> EXERCISE OBJECTIVE
Return the entries exactly as they appear.

> ENTRIES SUPPLIED
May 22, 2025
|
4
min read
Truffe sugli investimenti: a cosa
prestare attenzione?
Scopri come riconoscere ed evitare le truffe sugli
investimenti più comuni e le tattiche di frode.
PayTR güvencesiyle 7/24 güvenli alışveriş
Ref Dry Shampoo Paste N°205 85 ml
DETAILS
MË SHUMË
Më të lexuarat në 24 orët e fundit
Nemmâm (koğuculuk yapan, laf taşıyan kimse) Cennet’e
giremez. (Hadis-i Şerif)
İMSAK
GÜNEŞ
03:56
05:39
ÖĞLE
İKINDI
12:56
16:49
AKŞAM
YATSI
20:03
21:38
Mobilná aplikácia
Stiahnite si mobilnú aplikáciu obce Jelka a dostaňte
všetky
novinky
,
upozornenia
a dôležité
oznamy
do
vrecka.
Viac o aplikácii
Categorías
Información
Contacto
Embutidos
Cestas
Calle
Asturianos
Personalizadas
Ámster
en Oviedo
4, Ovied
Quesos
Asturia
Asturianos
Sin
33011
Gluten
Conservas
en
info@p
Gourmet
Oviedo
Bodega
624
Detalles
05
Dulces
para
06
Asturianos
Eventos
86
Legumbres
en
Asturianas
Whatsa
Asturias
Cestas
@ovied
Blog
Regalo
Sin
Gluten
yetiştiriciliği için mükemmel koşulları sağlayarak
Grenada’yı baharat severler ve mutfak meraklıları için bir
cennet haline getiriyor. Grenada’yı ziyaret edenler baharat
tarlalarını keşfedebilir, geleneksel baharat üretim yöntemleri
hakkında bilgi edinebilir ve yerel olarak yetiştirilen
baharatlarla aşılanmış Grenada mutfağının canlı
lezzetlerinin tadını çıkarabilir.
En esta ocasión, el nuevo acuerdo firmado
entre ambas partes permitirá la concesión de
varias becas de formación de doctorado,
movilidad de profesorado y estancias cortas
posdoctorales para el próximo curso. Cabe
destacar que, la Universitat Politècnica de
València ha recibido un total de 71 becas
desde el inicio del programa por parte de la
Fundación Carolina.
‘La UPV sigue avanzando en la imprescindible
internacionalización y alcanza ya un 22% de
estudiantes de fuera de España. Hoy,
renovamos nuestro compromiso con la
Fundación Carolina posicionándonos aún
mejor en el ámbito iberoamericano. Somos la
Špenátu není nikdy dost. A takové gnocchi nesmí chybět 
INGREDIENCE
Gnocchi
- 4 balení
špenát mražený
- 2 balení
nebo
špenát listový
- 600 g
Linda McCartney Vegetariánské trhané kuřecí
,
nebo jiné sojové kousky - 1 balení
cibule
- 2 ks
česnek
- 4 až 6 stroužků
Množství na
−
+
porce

> YOUR RESPONSE
May 22, 2025
|
4
min read
Truffe sugli investimenti: a cosa
prestare attenzione?
Scopri come riconoscere ed evitare le truffe sugli
investimenti più comuni e le tattiche di frode.
PayTR güvencesiyle 7/24 güvenli alışveriş
Ref Dry Shampoo Paste N°205 85 ml
DETAILS
MË SHUMË
Më të lexuarat në 24 orët e fundit
Nemmâm (koğuculuk yapan, laf taşıyan kimse) Cennet’e
giremez. (Hadis-i Şerif)
İMSAK
GÜNEŞ
03:56
05:39
ÖĞLE
İKINDI
12:56
16:49
AKŞAM
YATSI
20:03
21:38
Mobilná aplikácia
Stiahnite si mobilnú aplikáciu obce Jelka a dostaňte
všetky
novinky
,
upozornenia
a dôležité
oznamy
do
vrecka.
Viac o aplikácii
Categorías
Información
Contacto
Embutidos
Cestas
Calle
Asturianos
Personalizadas
Ámster
en Oviedo
4, Ovied
Quesos
Asturia
Asturianos
Sin
33011
Gluten
Conservas
en
info@p
Gourmet
Oviedo
Bodega
624
Detalles
05
Dulces
para
06
Asturianos
Eventos
86
Legumbres
en
Asturianas
Whatsa
Asturias
Cestas
@ovied
Blog
Regalo
Sin
Gluten
yetiştiriciliği için mükemmel koşulları sağlayarak
Grenada’yı baharat severler ve mutfak meraklıları için bir
cennet haline getiriyor. Grenada’yı ziyaret edenler baharat
tarlalarını keşfedebilir, geleneksel baharat üretim yöntemleri
hakkında bilgi edinebilir ve yerel olarak yetiştirilen
baharatlarla aşılanmış Grenada mutfağının canlı
lezzetlerinin tadını çıkarabilir.
En esta ocasión, el nuevo acuerdo firmado
entre ambas partes permitirá la concesión de
varias becas de formación de doctorado,
movilidad de profesorado y estancias cortas
posdoctorales para el próximo curso. Cabe
destacar que, la Universitat Politècnica de
València ha recibido un total de 71 becas
desde el inicio del programa por parte de la
Fundación Carolina.
‘La UPV sigue avanzando en la imprescindible
internacionalización y alcanza ya un 22% de
estudiantes de fuera de España. Hoy,
renovamos nuestro compromiso con la
Fundación Carolina posicionándonos aún
mejor en el ámbito iberoamericano. Somos la
Špenátu není nikdy dost. A takové gnocchi nesmí chybět 
INGREDIENCE
Gnocchi
- 4 balení
špenát mražený
- 2 balení
nebo
špenát listový
- 600 g
Linda McCartney Vegetariánské trhané kuřecí
,
nebo jiné sojové kousky - 1 balení
cibule
- 2 ks
česnek
- 4 až 6 stroužků
Množství na
−
+
porce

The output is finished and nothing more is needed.